It's a big issue as it defeats the purpose for a lot of image generation scenarios to output the original source also.

supermoos commented 2 years ago

Or perhaps some sort of post build way to delete those files again?

jkjustjoshing commented 2 years ago

@supermoos the naming convention of the files is regular, so you probably could write a script post-build that looks for the original file. It would be pretty fragile, but could do something like the following:

Look for files matching the regex /^([^.]+)\.([0-9a-f]+)\.([a-z]+)$/ - that is, "xxxx.abc123.jpg". This is an original (all non-original files have an underscore in the segment before the file extension). $1 is the first part of the path, $2 is the unique content hash, and $3 is the file extension. Before deleting it would be smart to make sure there exist optimized versions of this file - files that follow the pattern $1.$2_[anything alphanumeric].[any extension].

image
supermoos commented 2 years ago

Thanks for this. Seems a bit error prone though. What if I actually wanna keep some of the source files for some reason? The import suggestion would solve that issue.

simonwiles commented 1 year ago

Fwiw, this causes me a problem on a very image-heavy site, as my originals are large and when they're copied into the output folder I end up with something that's too big to upload to my hosting environment.

rikur commented 2 months ago

I get a lot of noise on aHrefs site audit, because the crawler will download the original images that are way too big.

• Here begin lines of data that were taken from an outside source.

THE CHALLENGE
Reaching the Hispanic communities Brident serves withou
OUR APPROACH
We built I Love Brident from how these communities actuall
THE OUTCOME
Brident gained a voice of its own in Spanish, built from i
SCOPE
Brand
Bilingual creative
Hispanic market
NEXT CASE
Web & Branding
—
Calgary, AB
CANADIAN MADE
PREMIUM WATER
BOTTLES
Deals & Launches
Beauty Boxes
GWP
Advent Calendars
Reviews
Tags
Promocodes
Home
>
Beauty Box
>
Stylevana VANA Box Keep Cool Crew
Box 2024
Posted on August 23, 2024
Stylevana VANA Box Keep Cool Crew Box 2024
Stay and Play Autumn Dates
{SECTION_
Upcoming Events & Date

robinwatts96 commented 2 months ago

Hi, this is a really useful thread. I'm having a somewhat unrelated issue, but this thread seems like the best place I could find help.

I want to get the final path to the images in the _astro folder dynamically in my head element. I need to do this before the build process, not on the client. It would be easy enough if I could do this on the client...

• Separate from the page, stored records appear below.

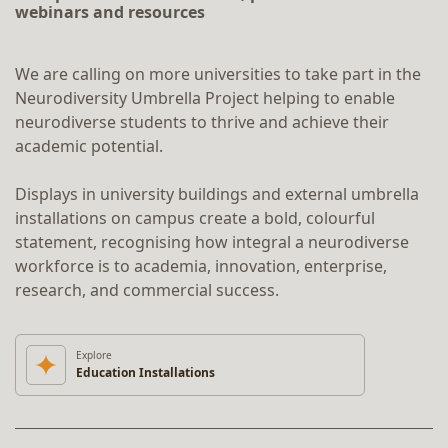
webinars and resources
We are calling on more universities to take part in the
Neurodiversity Umbrella Project helping to enable
neurodiverse students to thrive and achieve their
academic potential.
Displays in university buildings and external umbrella
installations on campus create a bold, colourful
statement, recognising how integral a neurodiverse
workforce is to academia, innovation, enterprise,
research, and commercial success.
Explore
Education Installations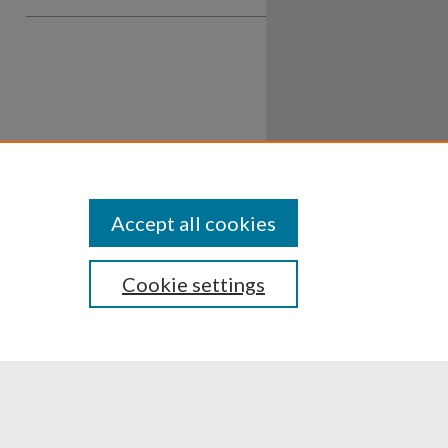
Accept all cookies
Cookie settings
ssibility
Disclosures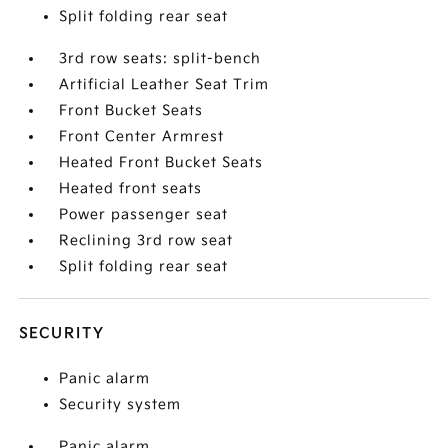
Split folding rear seat
3rd row seats: split-bench
Artificial Leather Seat Trim
Front Bucket Seats
Front Center Armrest
Heated Front Bucket Seats
Heated front seats
Power passenger seat
Reclining 3rd row seat
Split folding rear seat
SECURITY
Panic alarm
Security system
Panic alarm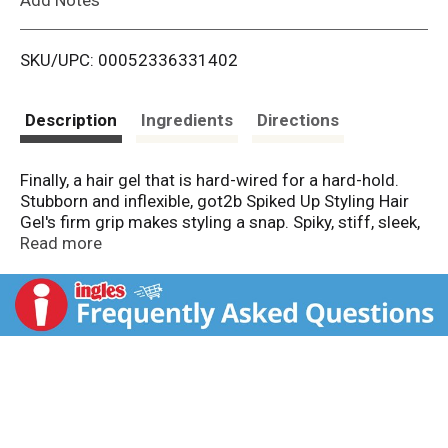
i
SKU/UPC: 00052336331402
s
t
Description
Ingredients
Directions
Finally, a hair gel that is hard-wired for a hard-hold.
Stubborn and inflexible, got2b Spiked Up Styling Hair
Gel's firm grip makes styling a snap. Spiky, stiff, sleek,
whatever your style, it's staying that way with this
Read more
got2b hair gel. In place, in style. Only those with
demanding styles need apply. Get a hold of yourself
with this easy-to-use hair product: work a liberal
amount through damp or dry hair and style your way.
Be whoever you want 2b with got2b Spiked Up Hair
Styling Gel, Max Control. This package contains one
8.81 oz bottle of Spiked Up Hair Gel.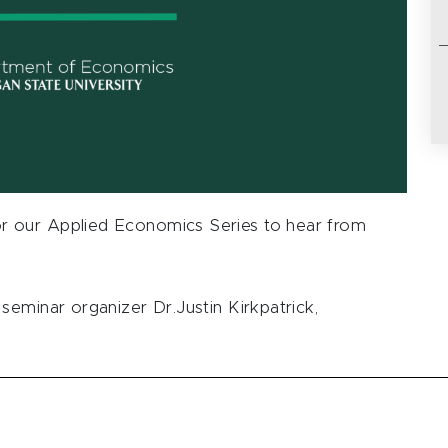
 our Applied Economics Series to hear from
seminar organizer Dr.Justin Kirkpatrick,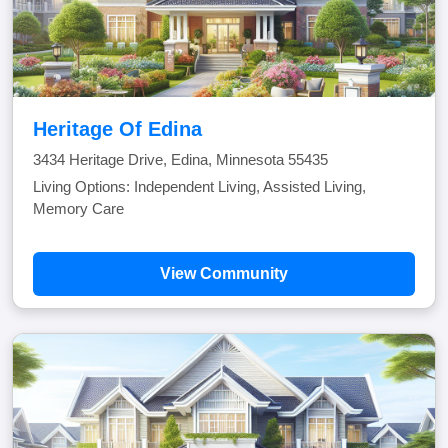
Heritage Of Edina
3434 Heritage Drive, Edina, Minnesota 55435
Living Options: Independent Living, Assisted Living,
Memory Care
View Community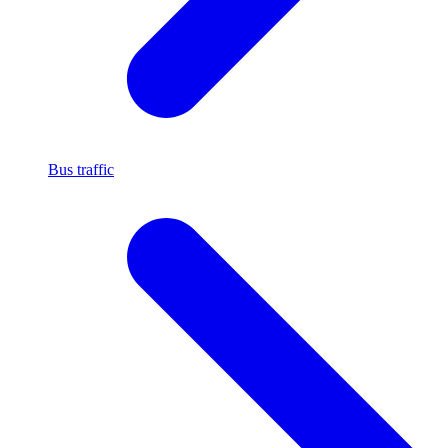
Bus traffic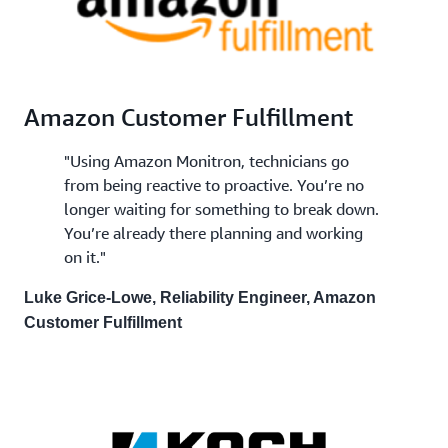
Amazon Customer Fulfillment
"Using Amazon Monitron, technicians go
from being reactive to proactive. You’re no
longer waiting for something to break down.
You’re already there planning and working
on it."
Luke Grice-Lowe, Reliability Engineer, Amazon
Customer Fulfillment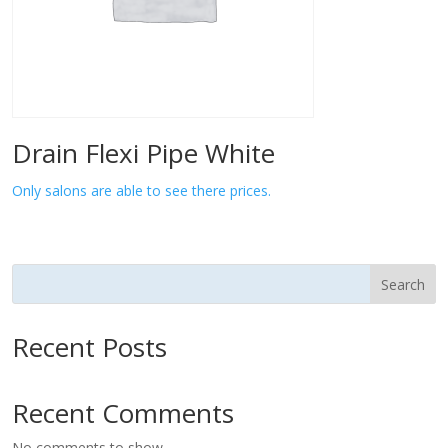
Drain Flexi Pipe White
Only salons are able to see there prices.
Search
Recent Posts
Recent Comments
No comments to show.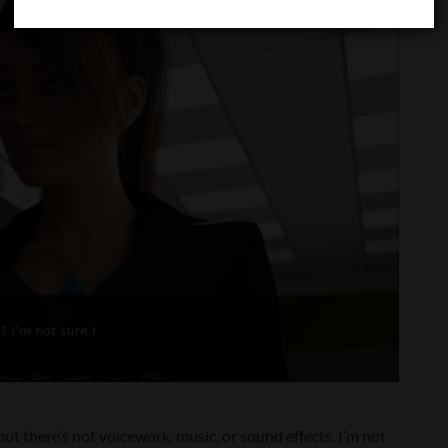
ut there’s not voicework, music, or sound effects. I’m not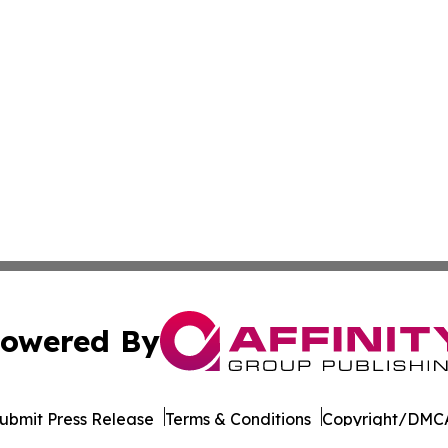
owered By
ubmit Press Release
Terms & Conditions
Copyright/DMCA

I want to set the og:image property in the head, but the value I set won't function as intended if set it on the client with JS, as Google scrapes your page pre any JS you add on the client.

So if there was a way for me to guess the abc123 part of the file path: "xxxx.abc123.jpg" then I think i'd be able to work the rest out.

Any help with this would be greatly appreciated!

@supermoos the naming convention of the files is regular, so you probably could write a script post-build that looks for the original file. It would be pretty fragile, but could do something like the following:

Look for files matching the regex /^([^.]+)\.([0-9a-f]+)\.([a-z]+)$/ - that is, "xxxx.abc123.jpg". This is an original (all non-original files have an underscore in the segment before the file extension). $1 is the first part of the path, $2 is the unique content hash, and $3 is the file extension. Before deleting it would be smart to make sure there exist optimized versions of this file - files that follow the pattern $1.$2_[anything alphanumeric].[any extension].

image
delucis commented 2 months ago

@robinwatts96 you can get the final output path by importing the image:

---
import cover from '../cover.jpg';
---

<meta name="og:image" content={new URL(cover.src, Astro.site)}>

If you need to do this more dynamically, this docs page may help: https://docs.astro.build/en/recipes/dynamically-importing-images/

Otherwise please do jump into our Discord chat where people are always happy to provide support: https://astro.build/chat

robinwatts96 commented 2 months ago

@delucis This is exactly what I needed - thank you so much, I appreciate your help.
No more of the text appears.